### Task
Please reproduce the entries below exactly, starting at the first line and ending with the line that holds "van de DAB-zenders".

### The data
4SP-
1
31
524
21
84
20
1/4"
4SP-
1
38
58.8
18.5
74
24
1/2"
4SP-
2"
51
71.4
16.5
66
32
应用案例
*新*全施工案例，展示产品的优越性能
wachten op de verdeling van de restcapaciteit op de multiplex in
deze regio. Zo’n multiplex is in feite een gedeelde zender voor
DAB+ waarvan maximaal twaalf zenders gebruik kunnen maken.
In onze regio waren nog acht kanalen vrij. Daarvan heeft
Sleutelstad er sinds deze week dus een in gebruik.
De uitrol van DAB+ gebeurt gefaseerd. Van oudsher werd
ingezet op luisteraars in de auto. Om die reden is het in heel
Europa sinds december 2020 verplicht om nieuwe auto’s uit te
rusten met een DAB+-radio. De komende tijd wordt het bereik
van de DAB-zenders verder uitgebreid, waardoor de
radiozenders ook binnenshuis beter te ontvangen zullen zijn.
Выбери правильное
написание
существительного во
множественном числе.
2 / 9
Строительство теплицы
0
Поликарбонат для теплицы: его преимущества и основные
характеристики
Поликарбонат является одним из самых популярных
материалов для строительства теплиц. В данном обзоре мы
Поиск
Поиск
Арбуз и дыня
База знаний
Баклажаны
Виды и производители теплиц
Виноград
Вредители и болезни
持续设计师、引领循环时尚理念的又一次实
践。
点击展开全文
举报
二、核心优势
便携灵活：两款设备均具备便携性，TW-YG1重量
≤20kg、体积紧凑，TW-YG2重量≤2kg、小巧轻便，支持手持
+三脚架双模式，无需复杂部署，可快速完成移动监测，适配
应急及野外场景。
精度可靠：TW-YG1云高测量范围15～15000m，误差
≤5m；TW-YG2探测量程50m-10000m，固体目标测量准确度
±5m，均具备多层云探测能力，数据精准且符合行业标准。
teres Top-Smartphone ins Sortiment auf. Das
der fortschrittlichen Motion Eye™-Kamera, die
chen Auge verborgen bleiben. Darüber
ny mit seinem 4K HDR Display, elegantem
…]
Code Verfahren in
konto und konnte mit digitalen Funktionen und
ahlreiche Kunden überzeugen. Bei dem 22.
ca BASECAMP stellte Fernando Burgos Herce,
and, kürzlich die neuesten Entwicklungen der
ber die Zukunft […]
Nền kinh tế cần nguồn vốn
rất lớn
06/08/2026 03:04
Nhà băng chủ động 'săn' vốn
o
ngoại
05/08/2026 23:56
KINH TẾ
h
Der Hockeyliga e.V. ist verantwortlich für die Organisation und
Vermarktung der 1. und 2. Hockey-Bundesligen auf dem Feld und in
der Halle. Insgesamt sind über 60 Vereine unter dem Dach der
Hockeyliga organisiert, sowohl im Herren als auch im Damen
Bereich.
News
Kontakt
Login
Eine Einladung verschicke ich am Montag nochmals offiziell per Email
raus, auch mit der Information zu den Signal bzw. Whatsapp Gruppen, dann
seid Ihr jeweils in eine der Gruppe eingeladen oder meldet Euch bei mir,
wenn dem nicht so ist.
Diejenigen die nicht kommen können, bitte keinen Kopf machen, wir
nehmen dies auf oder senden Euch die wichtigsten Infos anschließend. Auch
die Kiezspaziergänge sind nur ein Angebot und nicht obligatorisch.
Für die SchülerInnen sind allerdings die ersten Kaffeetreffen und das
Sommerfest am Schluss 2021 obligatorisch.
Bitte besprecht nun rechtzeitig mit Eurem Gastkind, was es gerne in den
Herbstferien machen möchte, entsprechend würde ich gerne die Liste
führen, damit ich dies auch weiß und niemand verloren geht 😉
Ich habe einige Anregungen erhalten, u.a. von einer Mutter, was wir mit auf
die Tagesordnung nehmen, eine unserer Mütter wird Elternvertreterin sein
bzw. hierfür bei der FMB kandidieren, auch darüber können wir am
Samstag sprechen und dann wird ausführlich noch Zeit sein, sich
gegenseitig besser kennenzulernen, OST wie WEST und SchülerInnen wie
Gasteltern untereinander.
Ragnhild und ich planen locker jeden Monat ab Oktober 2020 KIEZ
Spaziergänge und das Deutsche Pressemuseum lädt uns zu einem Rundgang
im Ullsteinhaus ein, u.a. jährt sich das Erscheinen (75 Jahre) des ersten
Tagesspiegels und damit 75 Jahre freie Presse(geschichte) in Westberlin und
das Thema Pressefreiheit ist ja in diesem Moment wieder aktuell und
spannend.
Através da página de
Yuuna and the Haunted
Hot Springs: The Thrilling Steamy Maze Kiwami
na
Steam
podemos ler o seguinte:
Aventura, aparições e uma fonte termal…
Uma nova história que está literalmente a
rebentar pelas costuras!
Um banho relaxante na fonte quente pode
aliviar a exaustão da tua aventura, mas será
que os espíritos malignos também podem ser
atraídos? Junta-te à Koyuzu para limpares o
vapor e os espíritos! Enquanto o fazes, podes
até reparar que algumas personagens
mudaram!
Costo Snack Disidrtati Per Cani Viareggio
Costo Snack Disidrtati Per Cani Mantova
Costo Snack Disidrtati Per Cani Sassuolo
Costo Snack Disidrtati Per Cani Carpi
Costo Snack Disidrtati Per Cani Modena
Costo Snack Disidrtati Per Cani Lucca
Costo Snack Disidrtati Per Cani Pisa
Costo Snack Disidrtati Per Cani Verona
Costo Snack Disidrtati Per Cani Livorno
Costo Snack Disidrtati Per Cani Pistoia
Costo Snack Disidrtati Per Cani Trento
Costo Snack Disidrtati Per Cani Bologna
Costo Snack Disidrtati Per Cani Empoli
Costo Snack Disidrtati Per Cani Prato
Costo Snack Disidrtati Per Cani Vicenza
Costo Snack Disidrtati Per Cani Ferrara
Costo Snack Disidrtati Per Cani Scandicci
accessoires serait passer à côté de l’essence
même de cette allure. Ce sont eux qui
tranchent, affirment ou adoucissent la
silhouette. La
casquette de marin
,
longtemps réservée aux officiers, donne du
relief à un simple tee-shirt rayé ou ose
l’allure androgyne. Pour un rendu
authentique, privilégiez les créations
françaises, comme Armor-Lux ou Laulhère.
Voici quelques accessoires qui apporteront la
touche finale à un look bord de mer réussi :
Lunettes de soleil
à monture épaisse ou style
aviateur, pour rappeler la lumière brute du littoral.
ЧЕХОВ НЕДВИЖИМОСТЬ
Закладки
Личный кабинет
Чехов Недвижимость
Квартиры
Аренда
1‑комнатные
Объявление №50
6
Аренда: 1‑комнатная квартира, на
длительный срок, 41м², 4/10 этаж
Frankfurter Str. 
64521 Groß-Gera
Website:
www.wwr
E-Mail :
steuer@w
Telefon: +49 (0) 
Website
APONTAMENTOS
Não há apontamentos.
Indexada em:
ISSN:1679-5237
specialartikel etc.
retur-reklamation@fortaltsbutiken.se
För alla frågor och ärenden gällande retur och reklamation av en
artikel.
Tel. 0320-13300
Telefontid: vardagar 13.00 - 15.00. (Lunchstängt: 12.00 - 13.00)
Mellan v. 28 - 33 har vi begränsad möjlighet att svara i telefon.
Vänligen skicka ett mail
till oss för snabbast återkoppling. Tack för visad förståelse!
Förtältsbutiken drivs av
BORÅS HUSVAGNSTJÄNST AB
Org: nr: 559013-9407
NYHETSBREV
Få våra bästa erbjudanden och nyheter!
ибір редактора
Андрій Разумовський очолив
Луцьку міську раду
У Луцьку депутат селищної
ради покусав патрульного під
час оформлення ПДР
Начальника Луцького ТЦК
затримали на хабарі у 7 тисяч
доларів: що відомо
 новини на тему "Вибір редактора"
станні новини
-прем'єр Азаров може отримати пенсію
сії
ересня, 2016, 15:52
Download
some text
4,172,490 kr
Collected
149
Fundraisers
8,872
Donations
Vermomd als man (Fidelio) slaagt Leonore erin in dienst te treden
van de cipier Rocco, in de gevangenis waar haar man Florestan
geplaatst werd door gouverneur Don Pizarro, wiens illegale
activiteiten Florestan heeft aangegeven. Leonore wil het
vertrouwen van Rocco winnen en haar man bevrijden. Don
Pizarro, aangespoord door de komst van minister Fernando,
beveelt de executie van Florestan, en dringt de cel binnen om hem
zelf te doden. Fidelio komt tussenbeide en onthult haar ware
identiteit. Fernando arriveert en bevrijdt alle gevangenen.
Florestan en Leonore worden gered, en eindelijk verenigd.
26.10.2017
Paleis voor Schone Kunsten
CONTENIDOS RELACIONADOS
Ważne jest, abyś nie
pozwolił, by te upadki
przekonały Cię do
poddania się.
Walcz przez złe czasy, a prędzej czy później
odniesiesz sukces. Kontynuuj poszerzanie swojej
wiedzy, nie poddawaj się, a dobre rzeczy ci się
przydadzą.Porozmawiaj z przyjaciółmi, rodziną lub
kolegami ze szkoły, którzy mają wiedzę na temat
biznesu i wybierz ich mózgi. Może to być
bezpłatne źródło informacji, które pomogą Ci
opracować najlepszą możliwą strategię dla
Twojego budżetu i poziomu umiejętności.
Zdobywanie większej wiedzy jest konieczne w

### Exercise output
4SP-
1
31
524
21
84
20
1/4"
4SP-
1
38
58.8
18.5
74
24
1/2"
4SP-
2"
51
71.4
16.5
66
32
应用案例
*新*全施工案例，展示产品的优越性能
wachten op de verdeling van de restcapaciteit op de multiplex in
deze regio. Zo’n multiplex is in feite een gedeelde zender voor
DAB+ waarvan maximaal twaalf zenders gebruik kunnen maken.
In onze regio waren nog acht kanalen vrij. Daarvan heeft
Sleutelstad er sinds deze week dus een in gebruik.
De uitrol van DAB+ gebeurt gefaseerd. Van oudsher werd
ingezet op luisteraars in de auto. Om die reden is het in heel
Europa sinds december 2020 verplicht om nieuwe auto’s uit te
rusten met een DAB+-radio. De komende tijd wordt het bereik
van de DAB-zenders verder uitgebreid, waardoor de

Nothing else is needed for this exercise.